Figure 1.
Sequence divergence, genome size, and gene content in seed plant mitochondria.
Branch lengths are scaled to the number of synonymous nucleotide substitution per site (dS) on the basis of an analysis of all shared protein genes. Genome size ranges are reported for species with multiple sequences available. Gene counts exclude duplicates and putative pseudogenes.
Figure 2.
Levels of synonymous (dS) and nonsynonymous (dN) sequence divergence in terms of substitutions per site for protein genes in Silene mitochondrial genomes.
Estimates were generated using B. vulgaris and A. thaliana as outgroups.
Figure 3.
Number of indels in mitochondrial protein genes and introns that are unique to each of the four Silene species.
Figure 4.
Protein and RNA gene content in sequenced seed plant mitochondrial genomes.
Dark shading indicates the presence of an intact reading frame or folding structure, whereas light shading indicates the presence of only a putative pseudogene. The numbers at the bottom of each group indicate the total number of intact genes for that species. Note that the ccmFc gene, which is universally present in all other seed plants surveyed to date [104], is classified as a pseudogene in S. conica. It has experienced numerous structural mutations in this lineage, including multiple frame shifts in the second exon that introduce premature stop codons. However, cDNA sequencing confirmed that this gene is transcribed, spliced, and RNA edited in S. conica (unpublished data), so it is possible that the gene is still functional in its truncated form. In some cases, the presence of an intact gene may not indicate functionality. This is particularly true for tRNA genes embedded within recently transferred regions of plastid DNA [20],[105]. For example, the trnN(guu) and trnR(acg) genes in S. vulgaris may not be functional, as they are within a 2.6-kb region that appears to have been recently transferred from the plastid genome (on the basis of its perfect sequence identity with the exception of a single 18-bp deletion). These two tRNA genes are not orthologous to the plastid-derived copies of trnN(guu) and trnR(acg) in other seed plant mitochondria. Intron-containing plastid-derived tRNA genes such as trnA(ugc) in Bambusa, trnV(uac) in Cycas, trnK(uuu) in Vitis, and trnI(gau) in Zea are also unlikely to be functional. In Cycas, the trnL(uaa), trnP(ugg), trnQ(uug), trnR(ucu), and trnV(uac)- Ψ genes are classified on the basis of sequence homology to other land plant tRNAs even though their genomically encoded anticodons differ (CAA, CGG, CUG, CCU, and CAC, respectively). It is possible that these anticodons undergo C-to-U RNA editing to restore the ancestral codon as has been observed in other vascular plants [106],[107]. Plastid-derived tRNAs with substitutions in their anticodons, such as Citrullus trnT(ugu) and Silene latifolia trnP(ugg), are also classified (as pseudogenes) on the basis of homology.
Table 1.
Summary of four Silene mitochondrial genomes.
Figure 5.
Size distribution of repetitive content by the number of repeat pairs (left column) and total repeat length (right column).

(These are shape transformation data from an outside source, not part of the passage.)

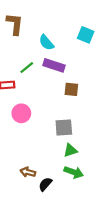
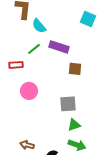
cyan semicircle: (46, 42) -> (39, 26), moved
brown arrow: (28, 172) -> (27, 145), moved

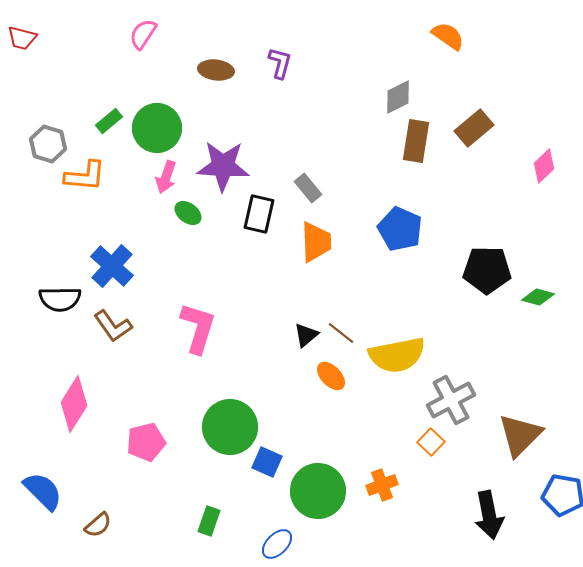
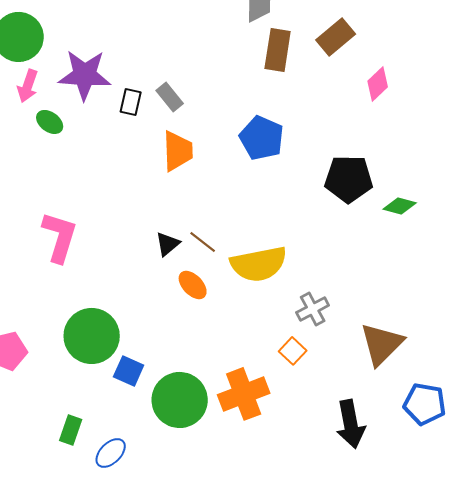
pink diamond: (544, 166) -> (378, 84), moved
black rectangle: (259, 214) -> (131, 102), moved, size x0.7
gray cross: (451, 400) -> (313, 309), size x0.7
orange cross: (382, 485) -> (244, 394), size x1.6
blue ellipse: (277, 544) -> (111, 453), moved

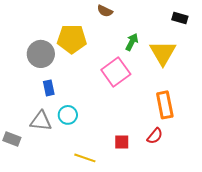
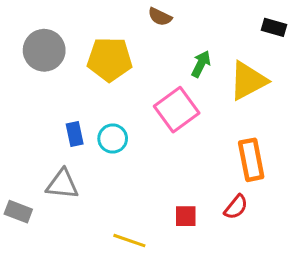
yellow triangle: (163, 53) -> (248, 81), turned 32
gray circle: (41, 54) -> (44, 50), moved
cyan circle: (68, 115) -> (113, 139), moved

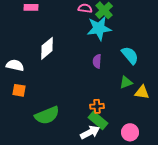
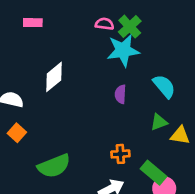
orange square: (19, 90) -> (17, 133), turned 32
green rectangle: (98, 120) -> (154, 173), moved

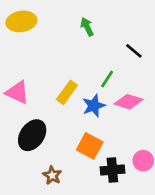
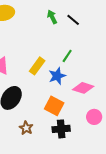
black line: (134, 51) -> (73, 20), moved
pink diamond: (128, 102) -> (83, 88), moved
black cross: (112, 170) -> (61, 129), moved

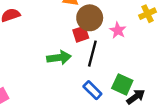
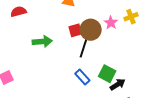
brown circle: (90, 18) -> (91, 30), moved
pink star: (118, 30) -> (111, 23), moved
green arrow: (59, 58) -> (42, 42), moved

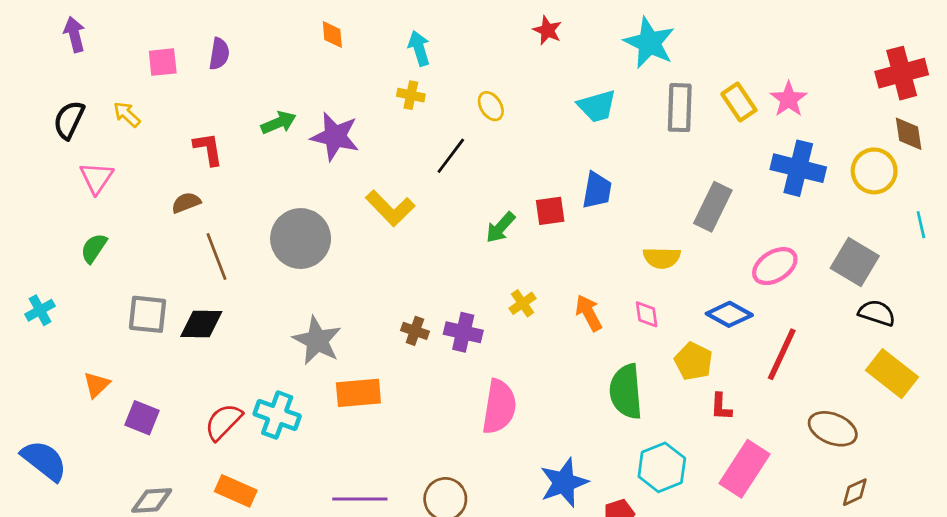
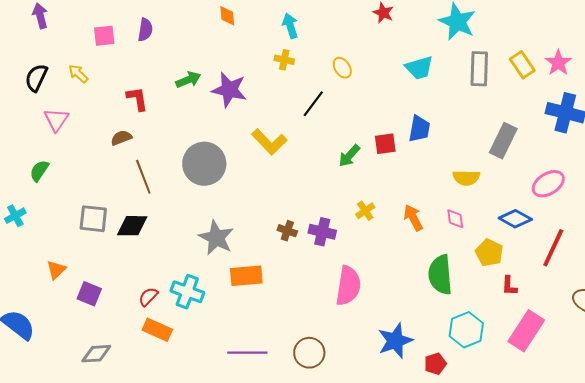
green semicircle: (94, 248) -> (39, 171), moved
red semicircle: (223, 422) -> (148, 297), size x0.7
orange rectangle: (236, 491) -> (157, 330), moved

Both datasets are based on all repeat pairs identified with BLAST by searching each genome against itself. Note that this method is different than counting individual repeat copies, which cannot be unambiguously identified when repeats exist in numerous partially overlapping copies, as they do in these genomes. For example, a repeat with four copies would be associated with six unique repeat pairs. Because of the enormous number of multicopy, overlapping repeats in S. conica, the total length of repeat pairs exceeds the size of the genome even though more than half of it is single-copy. For these same reasons, the distribution of repeat lengths in this figure differs from the repeat coverage statistics reported in Table 1, which consider what fraction of the genome is covered by repeats but not the total number of repeat pairs. The reported 50% coverage threshold represents the median of the total repeat length distribution.
Figure 6.
Repeat-mediated recombinational activity in the low mutation rate S. latifolia and S. vulgaris mitochondrial genomes (A) and the fast-evolving S. noctiflora and S. conica mitochondrial genomes (B).

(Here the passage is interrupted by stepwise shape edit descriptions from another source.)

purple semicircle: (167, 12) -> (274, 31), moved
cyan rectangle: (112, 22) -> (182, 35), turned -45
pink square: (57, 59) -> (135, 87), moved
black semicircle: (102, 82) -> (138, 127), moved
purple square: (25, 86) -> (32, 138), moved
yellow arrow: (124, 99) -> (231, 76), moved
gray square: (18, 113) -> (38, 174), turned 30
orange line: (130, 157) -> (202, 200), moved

Each point represents a pair of repeats, and its position on the y-axis denotes the proportion of recombinant genome conformations detected with paired-end 454 reads. The dashed lines indicate the level at which equal frequencies of read pairs support recombinant and nonrecombinant conformations. The S. latifolia mitochondrial genome was not sequenced with 454 paired-end reads, but Southern blot hybridizations indicated that alternative genome conformations associated with its six-copy 1.4-kb repeat exist at roughly equivalent frequencies [38], as indicated by the large X.
Figure 7.
Distribution of percent sequence identity between pairs of repeats detected by BLAST.
Only repeat pairs greater than 300 bp in length were used to calculate these distributions.
Figure 8.
Silene mitochondrial genome sizes relative to all sequenced mitochondrial and eubacterial genomes from the National Center for Biotechnology Information (NCBI) Genome database.